Restate, exactly and without pictures, the lines from the start of the listing below through the line holding "contraseña?".

= Information shown =
--- START ---

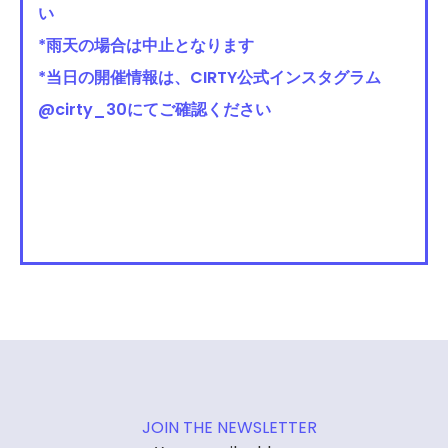
い
*雨天の場合は中止となります
*当日の開催情報は、CIRTY公式インスタグラム
@cirty_30にてご確認ください
JOIN THE NEWSLETTER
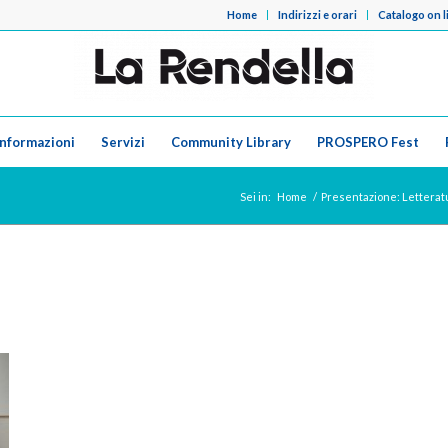
Home
Indirizzi e orari
Catalogo on l
Informazioni
Servizi
Community Library
PROSPERO Fest
Sei in:
Home
/
Presentazione: Letteratu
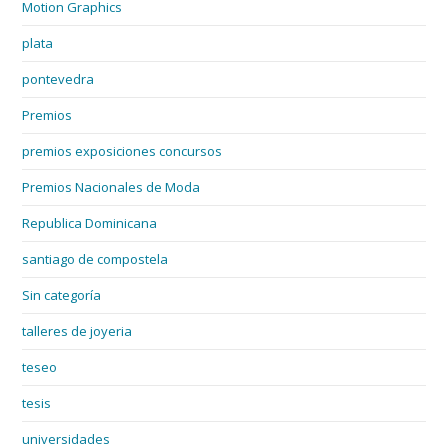
Motion Graphics
plata
pontevedra
Premios
premios exposiciones concursos
Premios Nacionales de Moda
Republica Dominicana
santiago de compostela
Sin categoría
talleres de joyeria
teseo
tesis
universidades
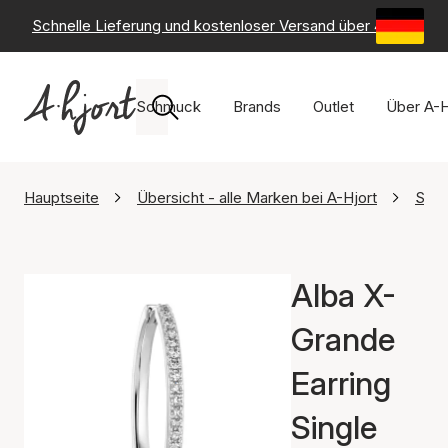
Schnelle Lieferung und kostenloser Versand über 49 €
-
6
Schmuck
Brands
Outlet
Über A-H
Hauptseite
Übersicht - alle Marken bei A-Hjort
Sif 
Alba X-
Grande
Earring
Single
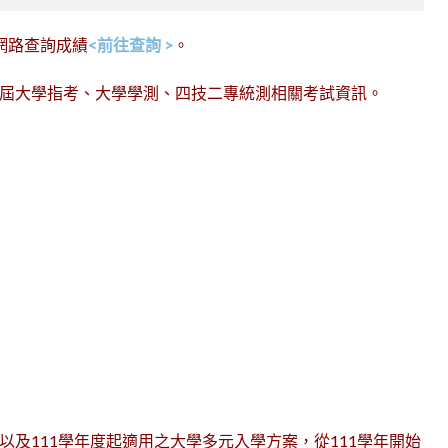
網路查詢成績
<前往查詢 >
。
歷屆大學指考、大學學測、四技二專統測相關考試資訊。
以及111學年度起適用之大學多元入學方案，從111學年開始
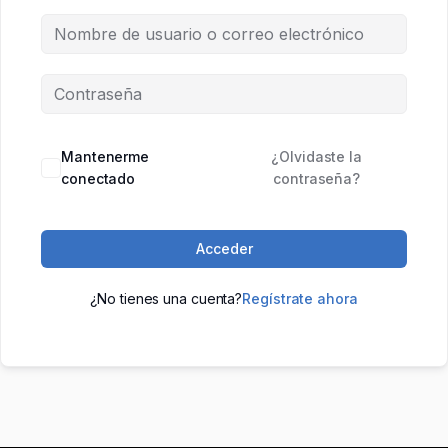
Mantenerme
¿Olvidaste la
conectado
contraseña?
Acceder
¿No tienes una cuenta?
Regístrate ahora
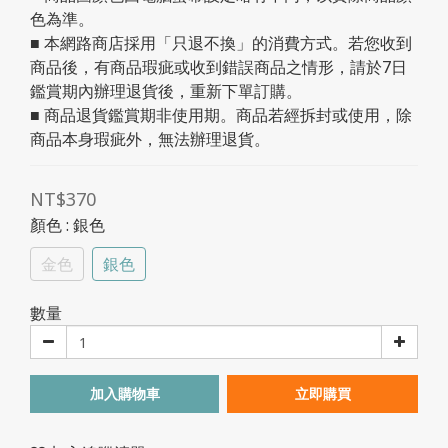
色為準。
■ 本網路商店採用「只退不換」的消費方式。若您收到
商品後，有商品瑕疵或收到錯誤商品之情形，請於7日
鑑賞期內辦理退貨後，重新下單訂購。
■ 商品退貨鑑賞期非使用期。商品若經拆封或使用，除
商品本身瑕疵外，無法辦理退貨。
NT$370
顏色
: 銀色
金色
銀色
數量
加入購物車
立即購買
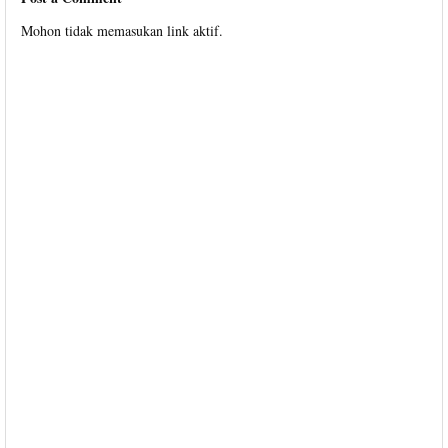
Mohon tidak memasukan link aktif.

--- END ---

= Result below =
い
*雨天の場合は中止となります
*当日の開催情報は、CIRTY公式インスタグラム
@cirty_30にてご確認ください
JOIN THE NEWSLETTER
Home
Indirizzi e orari
Catalogo on l
Informazioni
Servizi
Community Library
PROSPERO Fest
Sei in:
Home
/
Presentazione: Letteratu
Motion Graphics
plata
pontevedra
Premios
premios exposiciones concursos
Premios Nacionales de Moda
Republica Dominicana
santiago de compostela
Sin categoría
talleres de joyeria
teseo
tesis
universidades
Schnelle Lieferung und kostenloser Versand über 49 €
-
6
Schmuck
Brands
Outlet
Über A-H
Hauptseite
Übersicht - alle Marken bei A-Hjort
Sif 
Alba X-
Grande
Earring
Single
網路查詢成績
<前往查詢 >
。
歷屆大學指考、大學學測、四技二專統測相關考試資訊。
以及111學年度起適用之大學多元入學方案，從111學年開始
Mantenerme
¿Olvidaste la
conectado
contraseña?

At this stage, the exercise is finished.